Directions:
Within the records below, reproduce without change the lines from the line that has "designed around real energy levels rather" through the line that has "And because we live on site, help is close at", and only those.

Extracted page text data:
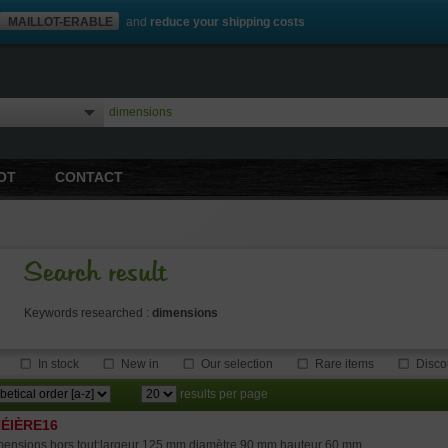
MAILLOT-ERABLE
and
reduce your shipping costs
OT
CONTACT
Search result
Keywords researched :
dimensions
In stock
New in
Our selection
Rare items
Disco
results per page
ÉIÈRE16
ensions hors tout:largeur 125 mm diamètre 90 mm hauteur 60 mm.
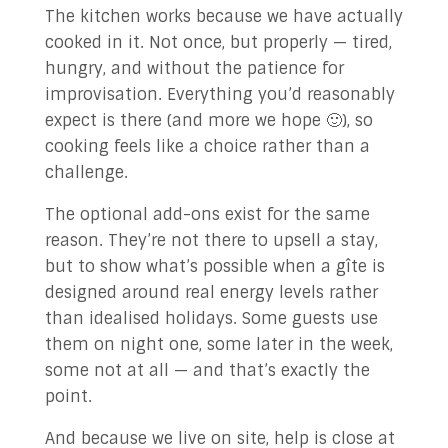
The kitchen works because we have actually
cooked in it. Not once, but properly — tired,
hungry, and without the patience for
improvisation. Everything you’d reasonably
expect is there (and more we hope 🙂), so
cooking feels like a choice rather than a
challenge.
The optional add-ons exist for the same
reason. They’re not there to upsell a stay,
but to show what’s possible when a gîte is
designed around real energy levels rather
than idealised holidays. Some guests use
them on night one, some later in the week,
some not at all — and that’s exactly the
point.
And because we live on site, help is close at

--

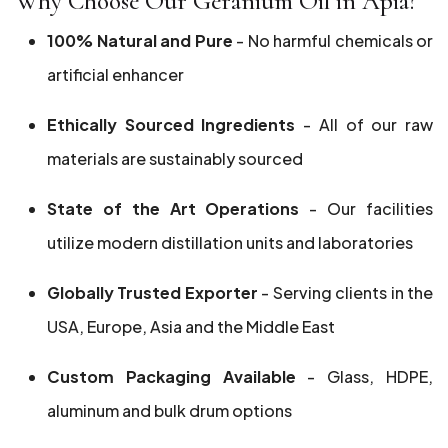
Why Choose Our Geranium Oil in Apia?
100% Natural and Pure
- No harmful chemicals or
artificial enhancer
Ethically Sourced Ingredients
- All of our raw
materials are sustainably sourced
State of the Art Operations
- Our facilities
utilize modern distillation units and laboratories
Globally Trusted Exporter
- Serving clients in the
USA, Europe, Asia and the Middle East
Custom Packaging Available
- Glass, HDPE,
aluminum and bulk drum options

Result:
designed around real energy levels rather
than idealised holidays. Some guests use
them on night one, some later in the week,
some not at all — and that’s exactly the
point.
And because we live on site, help is close at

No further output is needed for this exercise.